Take the line that contains "ponude Nelta, usluge" and each line after it in the material below, and transcribe them exactly, stopping at the end.

Dataset excerpt:
*-*-*
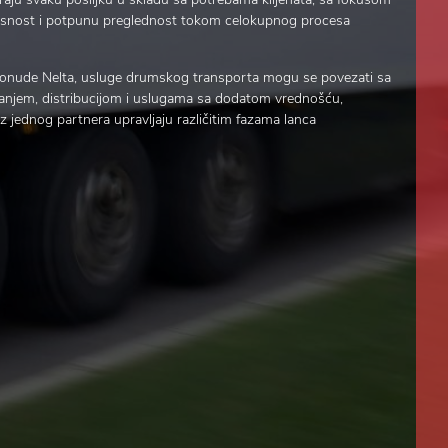
kasnost i potpunu preglednost tokom celokupnog procesa
 ponude Nelta, usluge drumskog transporta mogu se povezati sa
panjem, distribucijom i uslugama sa dodatom vrednošću,
z jednog partnera upravljaju različitim fazama lanca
*-*-*
Solution to the problem:
 ponude Nelta, usluge drumskog transporta mogu se povezati sa
panjem, distribucijom i uslugama sa dodatom vrednošću,
z jednog partnera upravljaju različitim fazama lanca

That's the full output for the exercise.